On Tuesday night, Donald Trump kicked off 2018 by booting the hornet's nest that is North Korea on Twitter again, writing, "North Korean Leader Kim Jong Un just stated that the ‘Nuclear Button is on his desk at all times.’ Will someone from his depleted and food starved regime please inform him that I too have a Nuclear Button, but it is a much bigger & more powerful one than his, and my Button works!”
On cue, TV commentators almost instantaneously expressing shock and horror about the prospect of the president playing nuclear chicken on Twitter. But John Mecklin, editor in chief of the "Bulletin of Atomic Scientists," said the back-and-forth between Trump and Kim is political posturing, and coverage of Trump's tweets are almost more dangerous than the tweets themselves. “In the current overheated media environment, some piece of international theater by Kim or Trump—undertaken for political effect or negotiating edge or ego gratification—could become so magnified by breathless, 24-7 repetition on cable TV and the Internet that it becomes seen as a humiliating national insult,” he told "Vanity Fair."

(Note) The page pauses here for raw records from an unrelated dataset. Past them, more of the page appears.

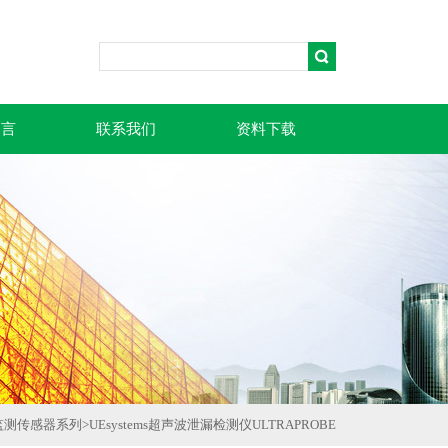
留言
联系我们
资料下载
监测传感器系列
>
UEsystems超声波泄漏检测仪ULTRAPROBE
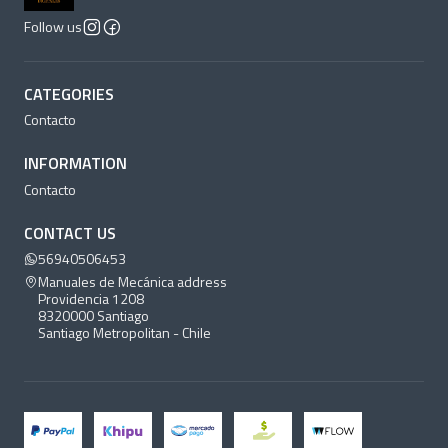
Follow us
CATEGORIES
Contacto
INFORMATION
Contacto
CONTACT US
56940506453
Manuales de Mecánica address
Providencia 1208
8320000 Santiago
Santiago Metropolitan - Chile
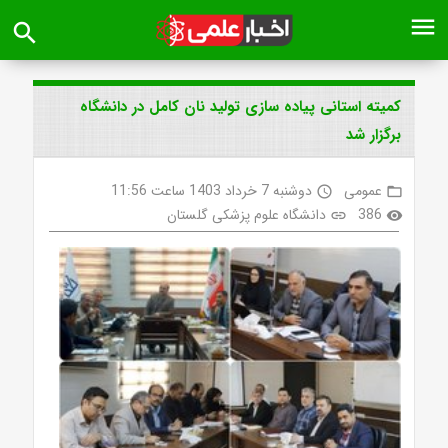
menu
search
کمیته استانی پیاده سازی تولید نان کامل در دانشگاه
برگزار شد
عمومی
دوشنبه 7 خرداد 1403 ساعت 11:56
access_time
folder_open
386
دانشگاه علوم پزشکی گلستان
link
visibility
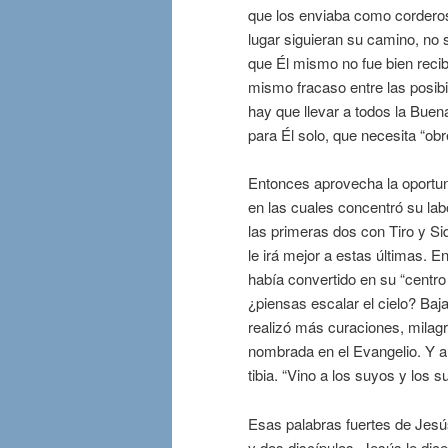
que los enviaba como corderos
lugar siguieran su camino, no 
que Él mismo no fue bien recib
mismo fracaso entre las posib
hay que llevar a todos la Bue
para Él solo, que necesita “obr
Entonces aprovecha la oportun
en las cuales concentró su la
las primeras dos con Tiro y Sid
le irá mejor a estas últimas.
había convertido en su “centro
¿piensas escalar el cielo? Baja
realizó más curaciones, milag
nombrada en el Evangelio. Y au
tibia. “Vino a los suyos y los s
Esas palabras fuertes de Jesús
y dos discípulos, Jesús le dic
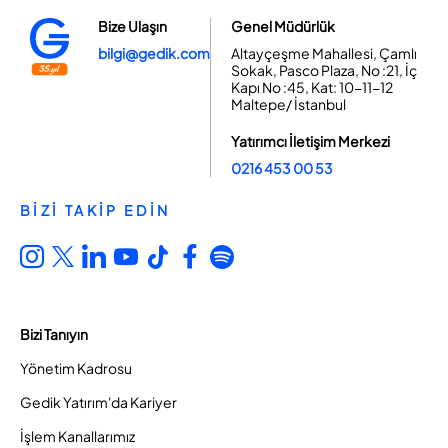
Bize Ulaşın
Genel Müdürlük
bilgi@gedik.com
Altayçeşme Mahallesi, Çamlı
Sokak, Pasco Plaza, No :21, İç
Kapı No :45, Kat: 10-11-12
Maltepe/ İstanbul
Yatırımcı İletişim Merkezi
0216 453 00 53
BİZİ TAKİP EDİN
Bizi Tanıyın
Yönetim Kadrosu
Gedik Yatırım'da Kariyer
İşlem Kanallarımız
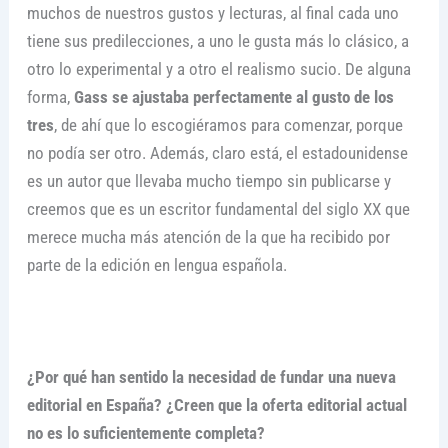
muchos de nuestros gustos y lecturas, al final cada uno
tiene sus predilecciones, a uno le gusta más lo clásico, a
otro lo experimental y a otro el realismo sucio. De alguna
forma,
Gass se ajustaba perfectamente al gusto de los
tres
, de ahí que lo escogiéramos para comenzar, porque
no podía ser otro. Además, claro está, el estadounidense
es un autor que llevaba mucho tiempo sin publicarse y
creemos que es un escritor fundamental del siglo XX que
merece mucha más atención de la que ha recibido por
parte de la edición en lengua española.
¿Por qué han sentido la necesidad de fundar una nueva
editorial en España? ¿Creen que la oferta editorial actual
no es lo suficientemente completa?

Mecklin, whose publication maintains the infamous "doomsday clock," does not believe that either leader considers a nuclear attack to be legitimate military strategy. “I don’t pretend to understand President Trump’s tweeting practices and have no idea whether there is some method behind their apparent madness,” Mecklin added. “I can restate the obvious: The United States will almost certainly not attack North Korea, because the result would be at least hundreds of thousands—and probably millions—of dead people. And North Korea will not attack the United States or its South Korean and Japanese allies, because to do so would constitute almost instant national suicide.”
However, the news cycle the tweets create is incredibly perilous, he said: “There is a danger to Trump’s North Korean tweets: They increase the probability that North Korea will misinterpret normal military exercises as an attack and respond with force. This could result in a back-and-forth series of military actions that might—actually, really—lead to worldwide thermonuclear war and the end of the human experiment.”
“This is a real possibility," he concluded. "This is why President Trump’s tweets about North Korea are, in my opinion, an existential threat to humanity.”